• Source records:
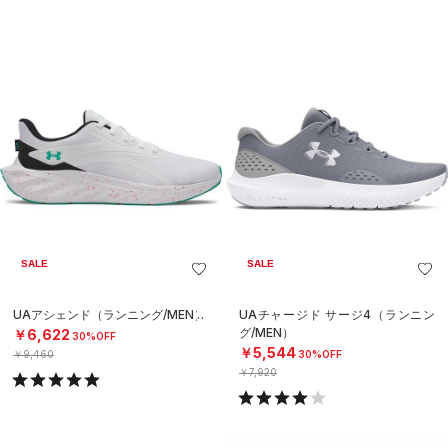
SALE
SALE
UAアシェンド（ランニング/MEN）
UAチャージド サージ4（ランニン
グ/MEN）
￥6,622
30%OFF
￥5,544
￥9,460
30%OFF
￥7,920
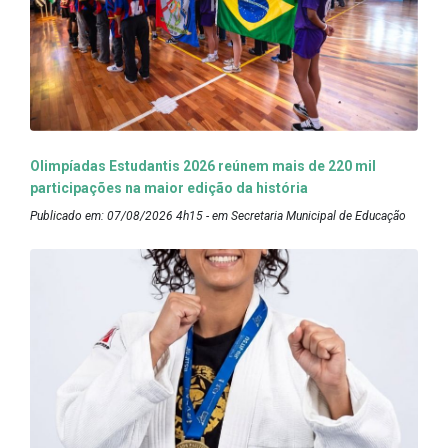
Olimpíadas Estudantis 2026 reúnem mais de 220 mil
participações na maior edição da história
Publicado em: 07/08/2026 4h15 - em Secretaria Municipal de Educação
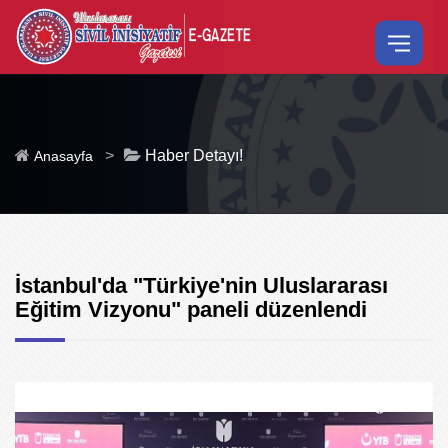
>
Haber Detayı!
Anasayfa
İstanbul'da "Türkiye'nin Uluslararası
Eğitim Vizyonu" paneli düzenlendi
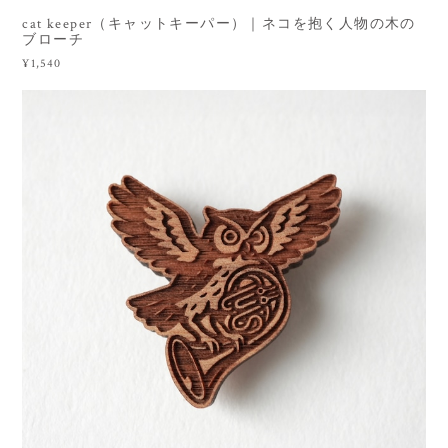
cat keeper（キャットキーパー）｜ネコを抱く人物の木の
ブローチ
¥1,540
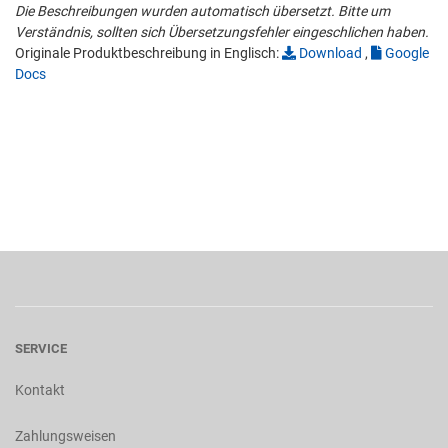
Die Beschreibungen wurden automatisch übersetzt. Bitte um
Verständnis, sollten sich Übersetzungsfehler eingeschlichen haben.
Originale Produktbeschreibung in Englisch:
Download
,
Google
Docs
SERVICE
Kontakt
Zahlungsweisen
* * *
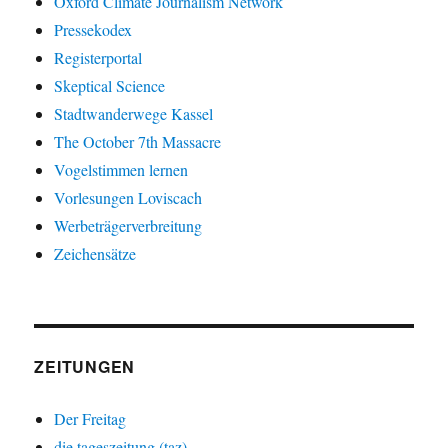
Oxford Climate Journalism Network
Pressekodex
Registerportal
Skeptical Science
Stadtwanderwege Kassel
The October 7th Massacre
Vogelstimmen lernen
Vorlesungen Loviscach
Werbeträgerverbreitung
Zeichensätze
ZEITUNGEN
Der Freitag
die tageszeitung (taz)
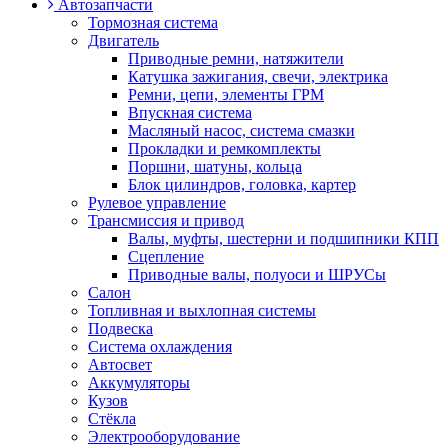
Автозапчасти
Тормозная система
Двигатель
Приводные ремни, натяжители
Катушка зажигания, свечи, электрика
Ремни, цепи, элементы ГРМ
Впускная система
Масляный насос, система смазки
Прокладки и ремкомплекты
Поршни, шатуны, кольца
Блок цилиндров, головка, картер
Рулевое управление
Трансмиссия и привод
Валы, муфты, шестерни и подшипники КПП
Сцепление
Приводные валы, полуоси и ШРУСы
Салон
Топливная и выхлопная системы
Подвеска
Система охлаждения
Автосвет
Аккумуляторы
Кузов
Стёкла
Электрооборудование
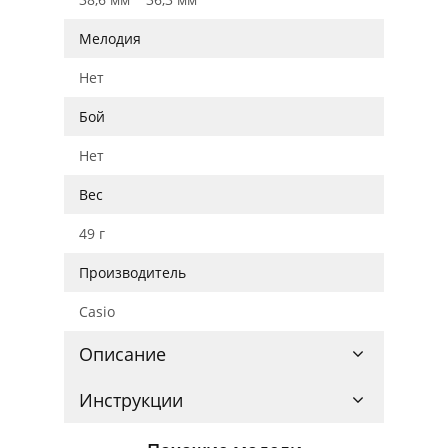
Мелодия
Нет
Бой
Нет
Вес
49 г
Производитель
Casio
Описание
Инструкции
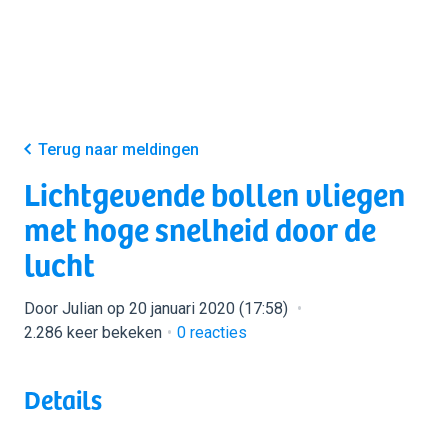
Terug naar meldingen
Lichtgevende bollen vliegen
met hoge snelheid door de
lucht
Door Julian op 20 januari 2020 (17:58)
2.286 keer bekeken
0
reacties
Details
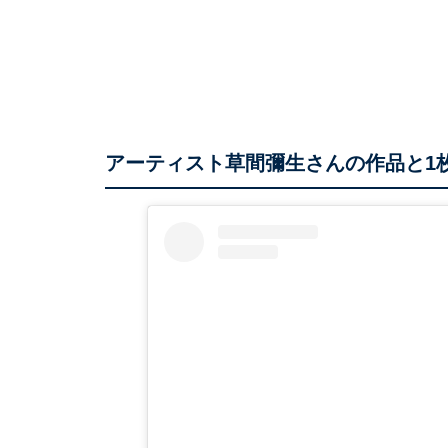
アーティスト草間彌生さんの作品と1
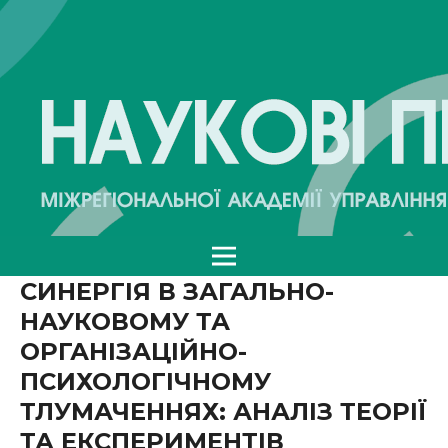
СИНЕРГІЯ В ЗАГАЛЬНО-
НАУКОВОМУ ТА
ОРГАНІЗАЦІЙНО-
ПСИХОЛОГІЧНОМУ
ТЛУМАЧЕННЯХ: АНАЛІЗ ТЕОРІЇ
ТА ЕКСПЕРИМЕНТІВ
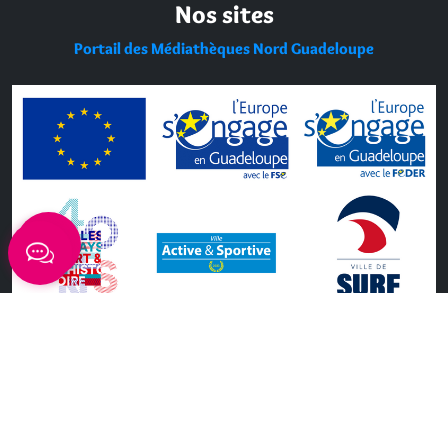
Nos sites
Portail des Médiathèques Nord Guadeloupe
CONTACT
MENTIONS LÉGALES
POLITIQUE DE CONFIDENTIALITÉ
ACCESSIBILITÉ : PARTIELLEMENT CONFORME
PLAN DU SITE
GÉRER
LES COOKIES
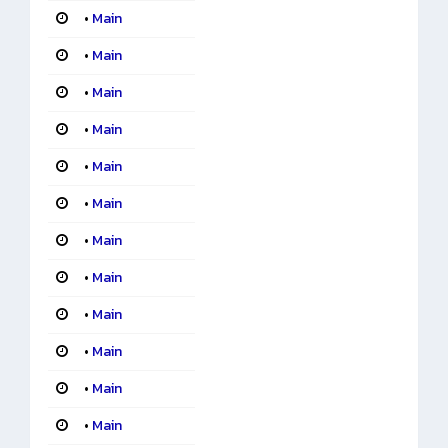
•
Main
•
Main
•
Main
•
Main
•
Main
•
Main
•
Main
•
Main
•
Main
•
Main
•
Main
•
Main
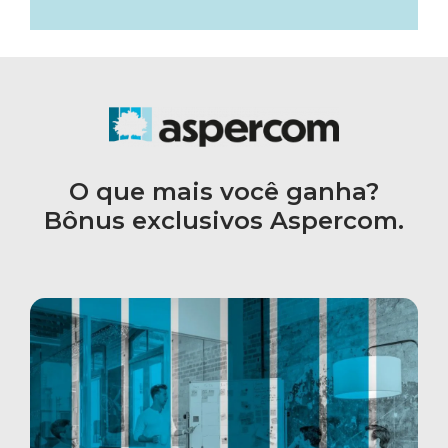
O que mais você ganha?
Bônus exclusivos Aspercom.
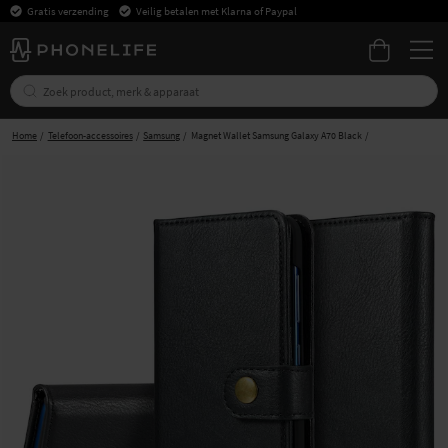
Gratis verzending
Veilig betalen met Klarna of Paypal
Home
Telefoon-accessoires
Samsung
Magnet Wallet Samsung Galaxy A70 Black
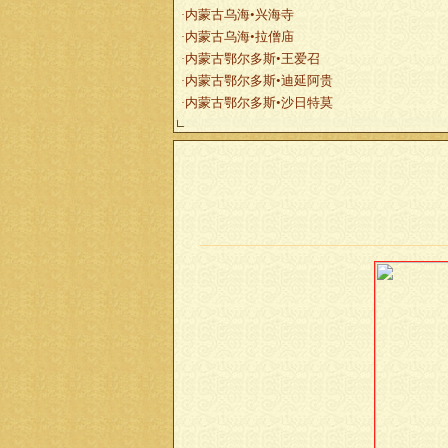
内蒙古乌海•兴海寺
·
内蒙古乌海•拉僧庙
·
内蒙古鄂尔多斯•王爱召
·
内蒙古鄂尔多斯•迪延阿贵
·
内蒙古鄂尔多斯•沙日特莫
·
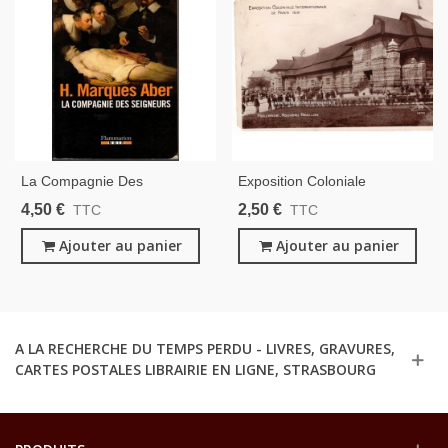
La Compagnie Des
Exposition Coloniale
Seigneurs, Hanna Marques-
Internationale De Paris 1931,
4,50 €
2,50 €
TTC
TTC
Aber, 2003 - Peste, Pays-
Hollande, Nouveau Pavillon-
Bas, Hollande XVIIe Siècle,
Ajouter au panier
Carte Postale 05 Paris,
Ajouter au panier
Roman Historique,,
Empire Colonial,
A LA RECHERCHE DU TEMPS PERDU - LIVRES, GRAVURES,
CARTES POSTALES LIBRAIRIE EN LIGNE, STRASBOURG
* * *
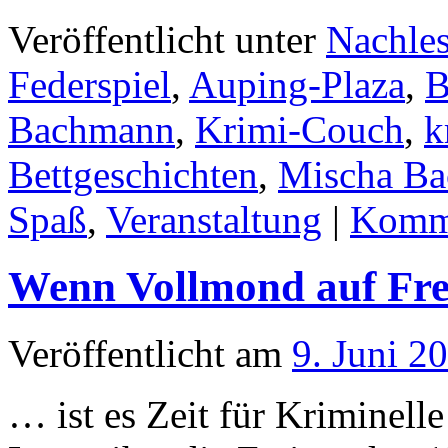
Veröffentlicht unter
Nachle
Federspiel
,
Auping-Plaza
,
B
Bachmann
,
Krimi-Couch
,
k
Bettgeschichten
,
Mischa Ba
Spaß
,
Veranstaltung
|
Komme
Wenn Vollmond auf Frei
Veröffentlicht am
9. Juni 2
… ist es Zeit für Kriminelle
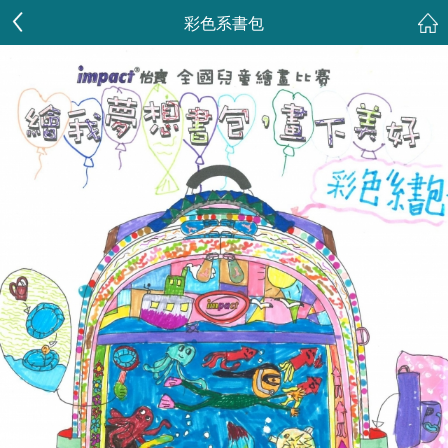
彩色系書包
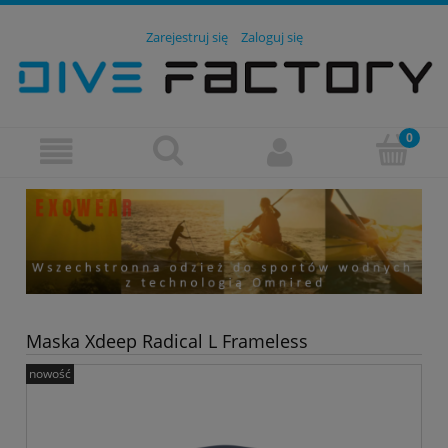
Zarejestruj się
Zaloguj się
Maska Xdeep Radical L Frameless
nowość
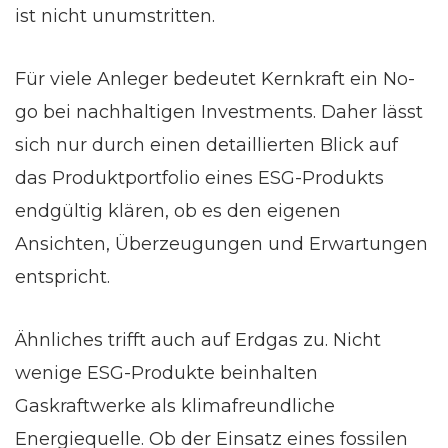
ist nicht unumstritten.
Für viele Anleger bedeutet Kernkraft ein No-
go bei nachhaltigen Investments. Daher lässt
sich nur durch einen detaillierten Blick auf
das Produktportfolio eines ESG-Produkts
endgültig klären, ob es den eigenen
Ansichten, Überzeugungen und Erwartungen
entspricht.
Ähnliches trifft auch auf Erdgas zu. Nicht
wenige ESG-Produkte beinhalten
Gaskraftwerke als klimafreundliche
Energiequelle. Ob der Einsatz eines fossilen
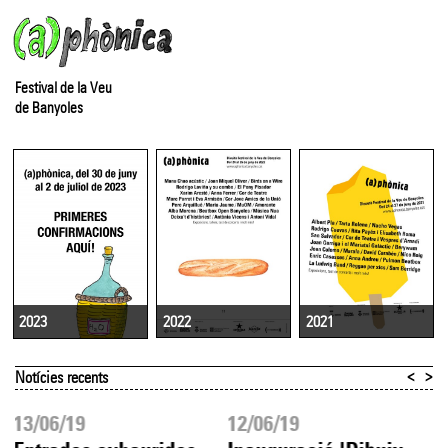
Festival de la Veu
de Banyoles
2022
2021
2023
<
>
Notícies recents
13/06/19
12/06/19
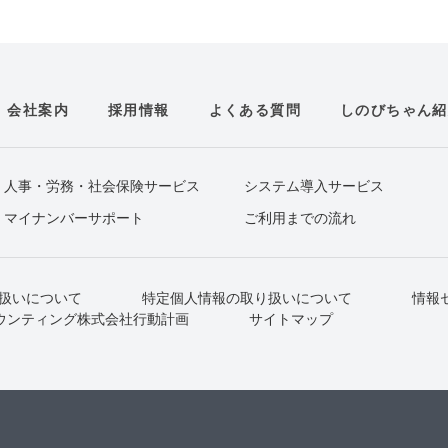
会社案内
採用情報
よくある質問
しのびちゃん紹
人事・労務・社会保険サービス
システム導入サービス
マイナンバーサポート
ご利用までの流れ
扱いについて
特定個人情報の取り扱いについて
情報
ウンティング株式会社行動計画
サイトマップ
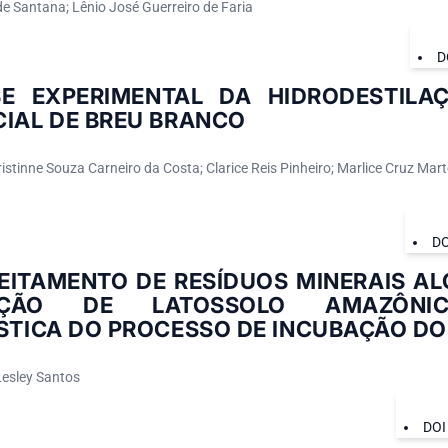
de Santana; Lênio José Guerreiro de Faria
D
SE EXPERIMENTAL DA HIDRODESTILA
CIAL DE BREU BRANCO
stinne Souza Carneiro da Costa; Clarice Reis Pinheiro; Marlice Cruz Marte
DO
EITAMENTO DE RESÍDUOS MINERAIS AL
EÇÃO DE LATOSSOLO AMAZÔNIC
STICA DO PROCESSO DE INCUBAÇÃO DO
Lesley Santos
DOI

• Assignment: Using the entries above, extract exactly the lines from the one that contains "The October 7th Massacre" through the one that contains "Поршни, шатуны, кольца". Do not carry over any pictures.

• Result of this task:
The October 7th Massacre
Vogelstimmen lernen
Vorlesungen Loviscach
Werbeträgerverbreitung
Zeichensätze
ZEITUNGEN
Der Freitag
die tageszeitung (taz)
Автозапчасти
Тормозная система
Двигатель
Приводные ремни, натяжители
Катушка зажигания, свечи, электрика
Ремни, цепи, элементы ГРМ
Впускная система
Масляный насос, система смазки
Прокладки и ремкомплекты
Поршни, шатуны, кольца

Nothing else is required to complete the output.